Some words of wisdom from David Ogilvy

by damian on July 29, 2009

ogilvy on advertising

I emailed Sean Triner last week, but he was on his holidays, so I got his very entertaining out of office reply. After thanking his clients, providing alternative contact details for his colleagues, and plugging his blog he finished off with:

Still reading?  Well I guess you have time to spare - so if you haven’t already, take this time to order “Ogilvy on Advertising” - you can get it from www.amazon.com.

I know I shouldn’t admit it, but I haven’t read said book - even though it’s been on my list of books to read for ages. So, inspired by Sean, I dropped into my local bookshop and picked it up. I’m only one chapter in but I’m having to resist the temptation to underline large chunks of text and scrawl notes in the margin reminding me to tell so-and-so about this or that piece of wisdom.

Anyway, I thought I’d share, in no particular order, some of the words of wisdom that have already inspired me from the book (which you can buy here)

On big ideas:

It will help you recognize a big idea if you ask yourself five questions:
1. Did it make me gasp when I first saw it?
2. Do I wish I had thought of it myself?
3. Is it unique?
4. Does it fit the strategy to perfection?
5. Could it be used for 30 years?

(yes, he did say 30 years.)

For the next time you CEO says s/he’s tired of your longest running, best performing campaign:

If you are lucky enough to write a good advertisement, repeat it until it stops selling. Scores of good advertisements have been discarded before they lost their potency.

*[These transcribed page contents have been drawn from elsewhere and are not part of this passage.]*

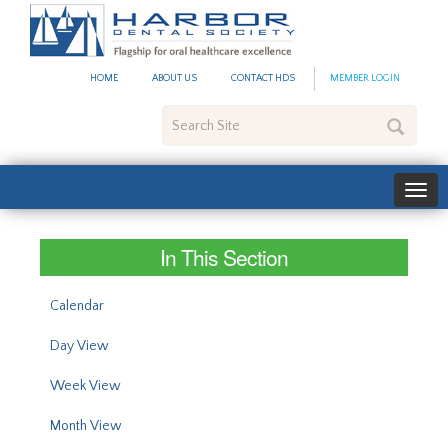
#site_config.memo_site_ti
HOME
ABOUT US
CONTACT HDS
MEMBER LOGIN
Search
Site
In This Section
Calendar
Day View
Week View
Month View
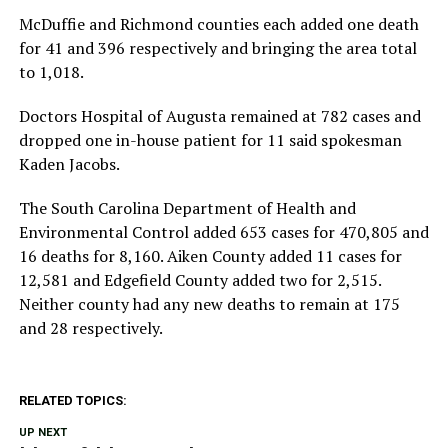
McDuffie and Richmond counties each added one death
for 41 and 396 respectively and bringing the area total
to 1,018.
Doctors Hospital of Augusta remained at 782 cases and
dropped one in-house patient for 11 said spokesman
Kaden Jacobs.
The South Carolina Department of Health and
Environmental Control added 653 cases for 470,805 and
16 deaths for 8,160. Aiken County added 11 cases for
12,581 and Edgefield County added two for 2,515.
Neither county had any new deaths to remain at 175
and 28 respectively.
RELATED TOPICS:
UP NEXT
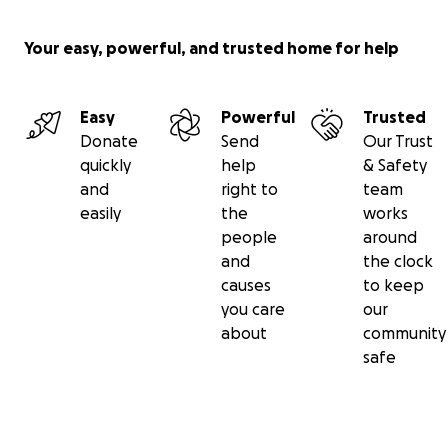
Your easy, powerful, and trusted home for help
Easy
Powerful
Trusted
Donate
Send
Our Trust
quickly
help
& Safety
and
right to
team
easily
the
works
people
around
and
the clock
causes
to keep
you care
our
about
community
safe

To keep you focussed when you’re writing the brief for your next campaign:

Most campaigns are too complicated. They reflect a long list of objectives, and try to reconcile the divergent views of too many executives. By attempting to cover too many things, they achieve nothing.

On juvenile mistakes:

Advertising agencies waste their client’s money repeating the same mistakes. I recently counted 49 advertisements set in reverse (white type on black background) in one issue of a magazine, long years after research demonstrated that reverse is difficult to read.

On ’story-appeal’, and the importance of details

One of his [Harold Rudolph] observations was that photographs with an element of ’story appeal’ were far above average in attracting attention. This led me to put an eye-patch on the model in my advertisements for Hathaway shirts.

(more of this subject in Aline Reed’s terrific post here)

And finally (for now) on direct response:

For all their research, most advertisers never know for sure whether their advertisements sell. But direct-response advertisers… know to a dollar how much each advertisement sells. So watch the kind of advertising they do.

In their magazine advertisements, general advertisers use short copy, but the direct response people invariably use long copy. Who, do you suppose, is more likely to be right?